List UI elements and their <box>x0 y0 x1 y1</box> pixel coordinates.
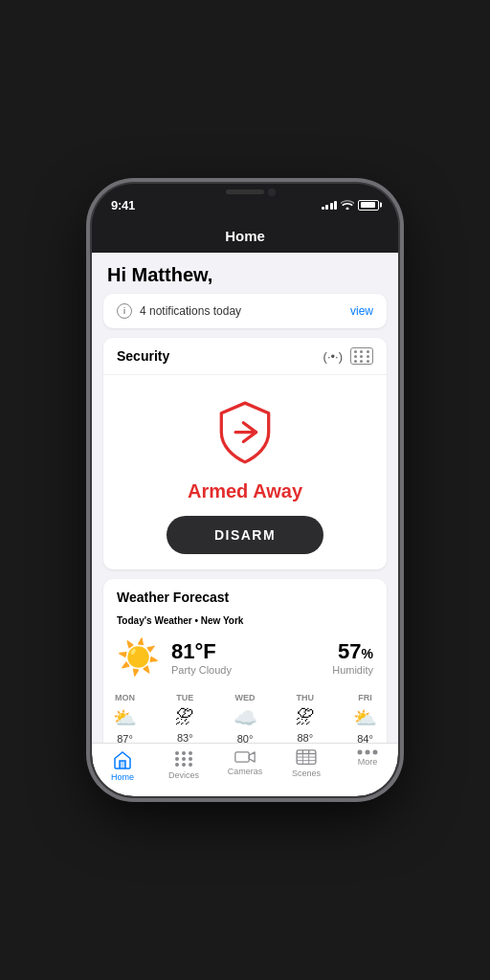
notification-left: i 4 notifications today <box>117 303 241 319</box>
weather-description: Party Cloudy <box>171 664 232 676</box>
greeting-section: Hi Matthew, <box>92 253 398 294</box>
forecast-day-mon: MON ⛅ 87° <box>113 693 137 743</box>
tab-cameras[interactable]: Cameras <box>214 749 276 776</box>
nav-header: Home <box>92 218 398 253</box>
weather-details: 81°F Party Cloudy <box>171 639 232 676</box>
forecast-temp-fri: 84° <box>357 733 373 743</box>
svg-point-21 <box>373 750 378 755</box>
info-icon: i <box>117 303 132 319</box>
notification-text: 4 notifications today <box>140 304 241 318</box>
shield-icon <box>207 394 283 471</box>
tab-more[interactable]: More <box>337 749 398 767</box>
svg-point-2 <box>182 751 186 755</box>
forecast-temp-thu: 88° <box>297 732 313 743</box>
keypad-icon[interactable] <box>350 347 373 365</box>
security-title: Security <box>117 348 169 364</box>
wifi-sensor-icon[interactable]: (·•·) <box>323 349 343 364</box>
home-icon <box>112 749 133 770</box>
tab-home[interactable]: Home <box>92 749 153 782</box>
tab-more-label: More <box>358 757 378 767</box>
front-camera <box>268 189 276 196</box>
speaker <box>226 189 264 194</box>
disarm-button[interactable]: DISARM <box>167 516 323 554</box>
weather-location: Today's Weather • New York <box>103 612 387 634</box>
svg-point-8 <box>182 763 186 767</box>
security-body: Armed Away DISARM <box>103 375 387 569</box>
notch <box>192 184 298 205</box>
forecast-icon-mon: ⛅ <box>113 706 137 729</box>
forecast-icon-thu: ⛈ <box>296 706 315 728</box>
cameras-icon <box>234 749 256 765</box>
humidity-value: 57% <box>332 639 373 664</box>
weather-header: Weather Forecast <box>103 579 387 612</box>
svg-point-7 <box>175 763 179 767</box>
tab-home-label: Home <box>111 772 134 782</box>
forecast-temp-mon: 87° <box>117 733 133 743</box>
svg-point-20 <box>366 750 370 755</box>
svg-point-5 <box>182 757 186 761</box>
weather-forecast: MON ⛅ 87° TUE ⛈ 83° WED ☁️ 80° <box>103 687 387 743</box>
status-time: 9:41 <box>111 198 135 212</box>
weather-humidity-block: 57% Humidity <box>332 639 373 676</box>
more-icon <box>357 749 378 755</box>
tab-bar: Home Devices <box>92 743 398 796</box>
content-area: Hi Matthew, i 4 notifications today view… <box>92 253 398 743</box>
weather-city: New York <box>201 615 244 626</box>
svg-point-19 <box>358 750 363 755</box>
weather-location-prefix: Today's Weather • <box>117 615 201 626</box>
weather-title: Weather Forecast <box>117 590 229 605</box>
svg-point-9 <box>189 763 192 767</box>
tab-cameras-label: Cameras <box>228 767 263 776</box>
forecast-icon-fri: ⛅ <box>353 706 377 729</box>
svg-rect-10 <box>235 752 249 762</box>
battery-icon <box>358 200 379 211</box>
svg-rect-0 <box>120 761 125 768</box>
status-icons <box>322 199 380 212</box>
forecast-temp-tue: 83° <box>177 732 193 743</box>
sun-icon: ☀️ <box>117 637 160 678</box>
security-card: Security (·•·) <box>103 338 387 569</box>
svg-point-6 <box>189 757 192 761</box>
forecast-day-tue: TUE ⛈ 83° <box>175 693 194 743</box>
armed-status: Armed Away <box>188 480 302 502</box>
wifi-icon <box>341 199 354 212</box>
tab-scenes-label: Scenes <box>292 768 321 778</box>
tab-devices-label: Devices <box>168 770 199 780</box>
screen: 9:41 <box>92 184 398 796</box>
forecast-temp-wed: 80° <box>237 733 254 743</box>
notification-card: i 4 notifications today view <box>103 294 387 328</box>
scenes-icon <box>296 749 317 767</box>
nav-title: Home <box>225 228 265 244</box>
view-link[interactable]: view <box>350 304 373 318</box>
svg-point-4 <box>175 757 179 761</box>
humidity-label: Humidity <box>332 664 373 676</box>
forecast-day-thu: THU ⛈ 88° <box>296 693 315 743</box>
security-header-icons: (·•·) <box>323 347 373 365</box>
phone-frame: 9:41 <box>92 184 398 796</box>
weather-temp: 81°F <box>171 639 232 664</box>
svg-point-1 <box>175 751 179 755</box>
devices-icon <box>173 749 194 768</box>
weather-current: ☀️ 81°F Party Cloudy 57% Humidity <box>103 634 387 687</box>
tab-devices[interactable]: Devices <box>153 749 214 780</box>
forecast-day-fri: FRI ⛅ 84° <box>353 693 377 743</box>
forecast-day-wed: WED ☁️ 80° <box>234 693 257 743</box>
greeting-text: Hi Matthew, <box>107 264 383 286</box>
svg-point-3 <box>189 751 192 755</box>
security-header: Security (·•·) <box>103 338 387 375</box>
forecast-icon-tue: ⛈ <box>175 706 194 728</box>
signal-icon <box>322 200 338 210</box>
forecast-icon-wed: ☁️ <box>234 706 257 729</box>
weather-card: Weather Forecast Today's Weather • New Y… <box>103 579 387 743</box>
tab-scenes[interactable]: Scenes <box>276 749 337 778</box>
=======
Work instruction
Could you write out the whole listing exactly, skipping every picture?

Result for this exercise
List UI elements and their <box>x0 y0 x1 y1</box> pixel coordinates.
notification-left: i 4 notifications today <box>117 303 241 319</box>
weather-description: Party Cloudy <box>171 664 232 676</box>
greeting-section: Hi Matthew, <box>92 253 398 294</box>
forecast-day-mon: MON ⛅ 87° <box>113 693 137 743</box>
tab-cameras[interactable]: Cameras <box>214 749 276 776</box>
nav-header: Home <box>92 218 398 253</box>
weather-details: 81°F Party Cloudy <box>171 639 232 676</box>
forecast-temp-fri: 84° <box>357 733 373 743</box>
svg-point-21 <box>373 750 378 755</box>
info-icon: i <box>117 303 132 319</box>
notification-text: 4 notifications today <box>140 304 241 318</box>
shield-icon <box>207 394 283 471</box>
tab-more[interactable]: More <box>337 749 398 767</box>
svg-point-2 <box>182 751 186 755</box>
forecast-temp-thu: 88° <box>297 732 313 743</box>
keypad-icon[interactable] <box>350 347 373 365</box>
security-title: Security <box>117 348 169 364</box>
wifi-sensor-icon[interactable]: (·•·) <box>323 349 343 364</box>
home-icon <box>112 749 133 770</box>
tab-home[interactable]: Home <box>92 749 153 782</box>
tab-more-label: More <box>358 757 378 767</box>
front-camera <box>268 189 276 196</box>
speaker <box>226 189 264 194</box>
disarm-button[interactable]: DISARM <box>167 516 323 554</box>
weather-location: Today's Weather • New York <box>103 612 387 634</box>
svg-point-8 <box>182 763 186 767</box>
security-body: Armed Away DISARM <box>103 375 387 569</box>
notch <box>192 184 298 205</box>
forecast-icon-mon: ⛅ <box>113 706 137 729</box>
forecast-icon-thu: ⛈ <box>296 706 315 728</box>
cameras-icon <box>234 749 256 765</box>
humidity-value: 57% <box>332 639 373 664</box>
weather-header: Weather Forecast <box>103 579 387 612</box>
svg-point-7 <box>175 763 179 767</box>
tab-home-label: Home <box>111 772 134 782</box>
forecast-temp-mon: 87° <box>117 733 133 743</box>
svg-point-20 <box>366 750 370 755</box>
svg-point-5 <box>182 757 186 761</box>
weather-forecast: MON ⛅ 87° TUE ⛈ 83° WED ☁️ 80° <box>103 687 387 743</box>
status-time: 9:41 <box>111 198 135 212</box>
weather-humidity-block: 57% Humidity <box>332 639 373 676</box>
more-icon <box>357 749 378 755</box>
tab-bar: Home Devices <box>92 743 398 796</box>
content-area: Hi Matthew, i 4 notifications today view… <box>92 253 398 743</box>
weather-city: New York <box>201 615 244 626</box>
svg-point-19 <box>358 750 363 755</box>
weather-location-prefix: Today's Weather • <box>117 615 201 626</box>
weather-title: Weather Forecast <box>117 590 229 605</box>
svg-point-9 <box>189 763 192 767</box>
tab-cameras-label: Cameras <box>228 767 263 776</box>
forecast-icon-fri: ⛅ <box>353 706 377 729</box>
svg-rect-10 <box>235 752 249 762</box>
battery-icon <box>358 200 379 211</box>
svg-rect-0 <box>120 761 125 768</box>
status-icons <box>322 199 380 212</box>
forecast-temp-tue: 83° <box>177 732 193 743</box>
sun-icon: ☀️ <box>117 637 160 678</box>
security-card: Security (·•·) <box>103 338 387 569</box>
svg-point-6 <box>189 757 192 761</box>
forecast-day-tue: TUE ⛈ 83° <box>175 693 194 743</box>
armed-status: Armed Away <box>188 480 302 502</box>
wifi-icon <box>341 199 354 212</box>
tab-scenes-label: Scenes <box>292 768 321 778</box>
tab-devices-label: Devices <box>168 770 199 780</box>
screen: 9:41 <box>92 184 398 796</box>
forecast-temp-wed: 80° <box>237 733 254 743</box>
notification-card: i 4 notifications today view <box>103 294 387 328</box>
scenes-icon <box>296 749 317 767</box>
nav-title: Home <box>225 228 265 244</box>
view-link[interactable]: view <box>350 304 373 318</box>
svg-point-4 <box>175 757 179 761</box>
humidity-label: Humidity <box>332 664 373 676</box>
forecast-day-thu: THU ⛈ 88° <box>296 693 315 743</box>
security-header-icons: (·•·) <box>323 347 373 365</box>
phone-frame: 9:41 <box>92 184 398 796</box>
weather-temp: 81°F <box>171 639 232 664</box>
svg-point-1 <box>175 751 179 755</box>
devices-icon <box>173 749 194 768</box>
weather-current: ☀️ 81°F Party Cloudy 57% Humidity <box>103 634 387 687</box>
tab-devices[interactable]: Devices <box>153 749 214 780</box>
forecast-day-fri: FRI ⛅ 84° <box>353 693 377 743</box>
forecast-day-wed: WED ☁️ 80° <box>234 693 257 743</box>
greeting-text: Hi Matthew, <box>107 264 383 286</box>
svg-point-3 <box>189 751 192 755</box>
security-header: Security (·•·) <box>103 338 387 375</box>
forecast-icon-tue: ⛈ <box>175 706 194 728</box>
signal-icon <box>322 200 338 210</box>
forecast-icon-wed: ☁️ <box>234 706 257 729</box>
weather-card: Weather Forecast Today's Weather • New Y… <box>103 579 387 743</box>
tab-scenes[interactable]: Scenes <box>276 749 337 778</box>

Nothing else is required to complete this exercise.